Exactly how many lines of the data below include the string "August"? State the number and nothing more.

======== Supplied data

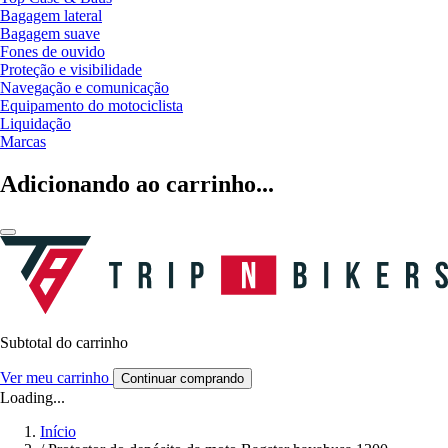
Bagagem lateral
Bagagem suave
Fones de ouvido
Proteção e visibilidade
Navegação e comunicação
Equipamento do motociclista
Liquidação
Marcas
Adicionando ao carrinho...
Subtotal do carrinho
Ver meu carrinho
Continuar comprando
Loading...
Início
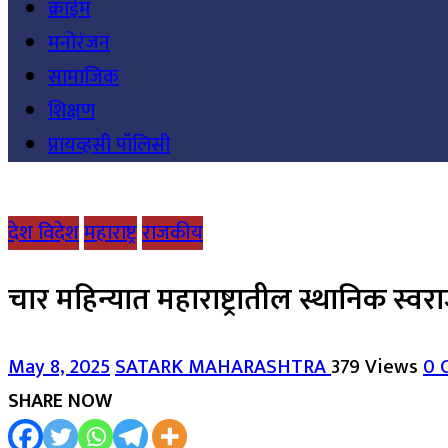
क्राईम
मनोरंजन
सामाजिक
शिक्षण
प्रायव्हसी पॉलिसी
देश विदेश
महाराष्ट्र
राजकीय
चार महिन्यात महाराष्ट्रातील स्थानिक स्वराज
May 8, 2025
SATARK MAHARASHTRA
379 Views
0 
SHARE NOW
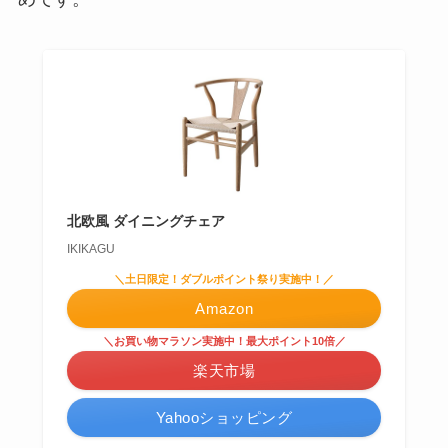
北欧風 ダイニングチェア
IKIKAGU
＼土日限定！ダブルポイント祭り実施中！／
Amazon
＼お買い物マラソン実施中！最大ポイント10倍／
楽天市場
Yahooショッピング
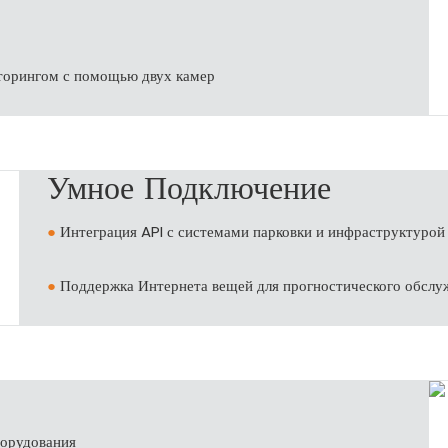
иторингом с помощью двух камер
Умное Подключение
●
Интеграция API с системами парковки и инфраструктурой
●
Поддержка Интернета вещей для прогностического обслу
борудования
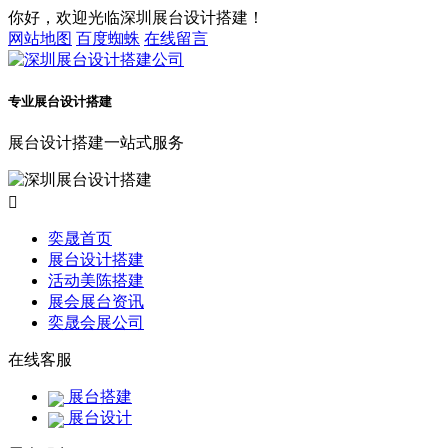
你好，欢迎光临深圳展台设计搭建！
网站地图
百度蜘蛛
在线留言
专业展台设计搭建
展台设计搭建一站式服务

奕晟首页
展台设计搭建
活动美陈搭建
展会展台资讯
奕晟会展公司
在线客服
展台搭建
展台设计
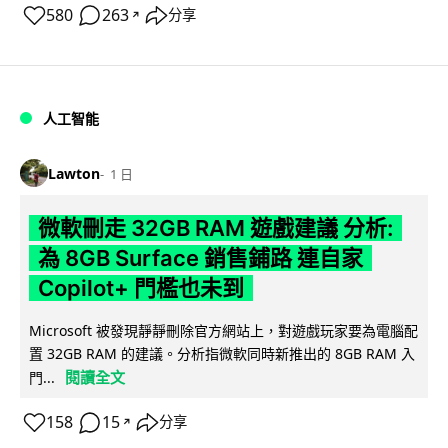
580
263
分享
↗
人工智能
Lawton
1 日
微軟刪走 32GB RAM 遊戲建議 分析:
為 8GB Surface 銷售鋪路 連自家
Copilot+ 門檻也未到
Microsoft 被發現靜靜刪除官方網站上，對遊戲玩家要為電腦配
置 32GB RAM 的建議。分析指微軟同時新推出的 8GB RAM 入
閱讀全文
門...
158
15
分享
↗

================
======== Supplied data

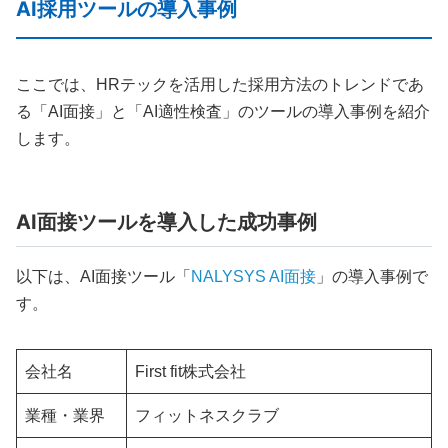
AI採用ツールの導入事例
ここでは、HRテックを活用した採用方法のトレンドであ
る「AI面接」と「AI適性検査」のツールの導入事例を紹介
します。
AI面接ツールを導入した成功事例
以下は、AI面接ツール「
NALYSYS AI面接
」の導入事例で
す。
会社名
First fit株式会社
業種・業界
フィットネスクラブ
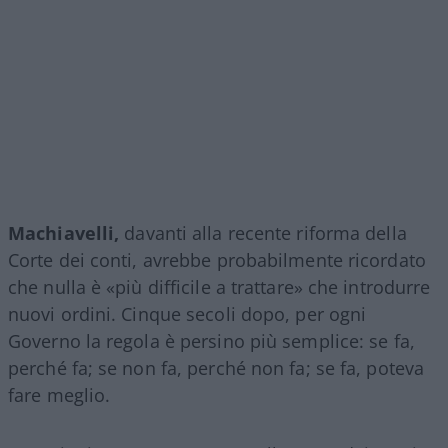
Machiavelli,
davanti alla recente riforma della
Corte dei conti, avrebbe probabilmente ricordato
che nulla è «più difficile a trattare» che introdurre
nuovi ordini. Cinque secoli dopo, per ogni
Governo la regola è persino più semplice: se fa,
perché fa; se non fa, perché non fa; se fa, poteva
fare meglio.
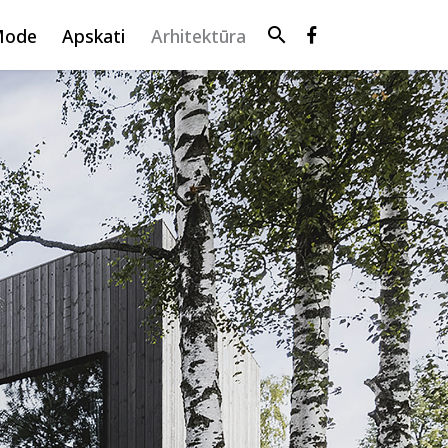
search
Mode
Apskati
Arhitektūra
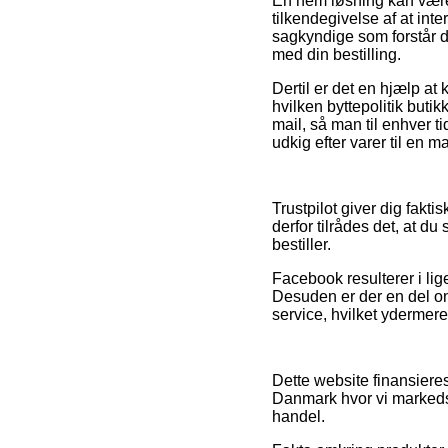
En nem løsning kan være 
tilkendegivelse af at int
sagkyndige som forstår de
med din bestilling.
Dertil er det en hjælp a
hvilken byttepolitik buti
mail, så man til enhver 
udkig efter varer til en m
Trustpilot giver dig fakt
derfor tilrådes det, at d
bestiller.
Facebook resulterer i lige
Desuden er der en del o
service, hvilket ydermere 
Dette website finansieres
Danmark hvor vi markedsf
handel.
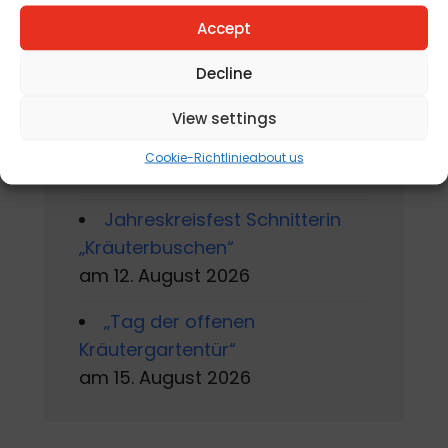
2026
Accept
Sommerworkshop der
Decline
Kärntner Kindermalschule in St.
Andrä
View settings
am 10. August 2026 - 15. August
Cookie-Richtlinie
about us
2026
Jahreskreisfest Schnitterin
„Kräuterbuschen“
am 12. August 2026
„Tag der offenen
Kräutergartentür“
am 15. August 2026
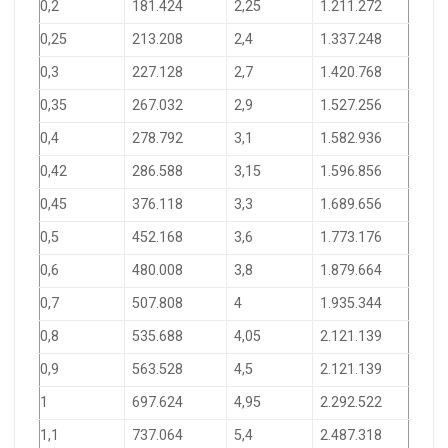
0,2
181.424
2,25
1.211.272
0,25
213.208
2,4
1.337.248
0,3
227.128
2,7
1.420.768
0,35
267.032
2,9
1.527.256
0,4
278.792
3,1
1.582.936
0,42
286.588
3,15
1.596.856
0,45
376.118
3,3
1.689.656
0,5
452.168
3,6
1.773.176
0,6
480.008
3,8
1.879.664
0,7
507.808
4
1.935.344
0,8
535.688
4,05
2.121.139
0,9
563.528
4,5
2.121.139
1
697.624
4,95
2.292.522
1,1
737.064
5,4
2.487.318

================

• Exercise solution:
3